Atmanirbhar Bharat, the Government of India’s framework for national self-reliance, addresses this gap directly when applied to higher education. The framework’s logic is straightforward. If Indian students can earn global industry credentials inside India, on Indian university infrastructure, recognised by the same global employers, then the country no longer needs to export students to import training. The credential-issuing companies travel to India instead. Lakshya 2047 at Parul University, inaugurated on 8 May 2026 by Union Minister Dr. Jitendra Singh, is one of the more concrete operational implementations of this logic in current Indian higher education.

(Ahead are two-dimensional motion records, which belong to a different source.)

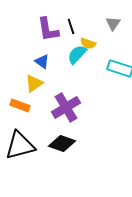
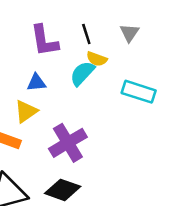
black line: (71, 26) -> (86, 34), moved
blue triangle: (42, 61) -> (36, 83), turned -42

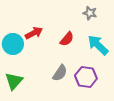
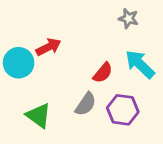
red semicircle: (67, 39) -> (103, 73), moved
green triangle: (14, 81) -> (39, 116), moved, turned -36

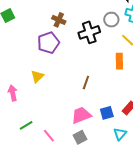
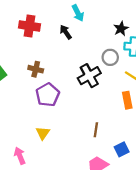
brown cross: (59, 20) -> (36, 69), moved
blue square: (107, 113) -> (122, 149), moved

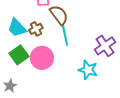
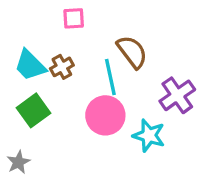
brown semicircle: (59, 15) -> (132, 52), moved
pink circle: (42, 58) -> (105, 115), moved

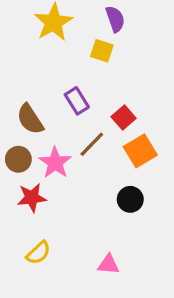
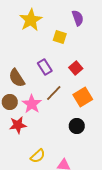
purple semicircle: (115, 19) -> (78, 18), moved
red square: (124, 118) -> (76, 68), moved
yellow semicircle: (38, 253) -> (38, 156), moved

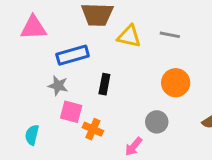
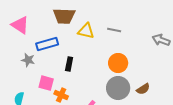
pink triangle: (33, 28) -> (20, 25), turned 36
gray star: (58, 86) -> (28, 60), moved
gray circle: (157, 122) -> (118, 88), moved, size x1.5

What Atmanirbhar Bharat actually means in higher education
The framework was originally articulated in the context of economic policy: domestic manufacturing, defence indigenisation, agricultural value chains, and reduced import dependence in strategic sectors. Applied to higher education, the same logic translates with a few specific requirements.
- Domestic credentialing capacity. Indian universities must be able to host the credentialing programmes (Microsoft, AWS, NVIDIA, Cisco, and so on) that employers globally use to verify skills, rather than students having to travel abroad to access them.
- Domestic infrastructure equivalent to industry standard. The equipment, the software, the cloud subscriptions, and the lab environment inside Indian universities must match what students would encounter in industry, both Indian and global. Outdated equipment defeats the purpose.
- Domestic instructor capacity. Indian faculty and trainers must be capable of delivering the training to the standard that the credential-issuing companies require. This typically requires industry partnership for instructor preparation.
- Domestic assessment infrastructure. The certification examinations themselves must be administrable inside India, with results that carry the same weight globally as if the student had taken the examination at the vendor’s overseas centre.
All four requirements have to be met simultaneously for the Atmanirbhar Bharat thesis to actually hold in higher education. If even one of them is missing, students still need to leave the country to complete the credential. Lakshya 2047’s structural innovation is that it meets all four requirements inside a single building, across multiple vendor partners, for the full range of future-technology domains the vision identifies as priorities.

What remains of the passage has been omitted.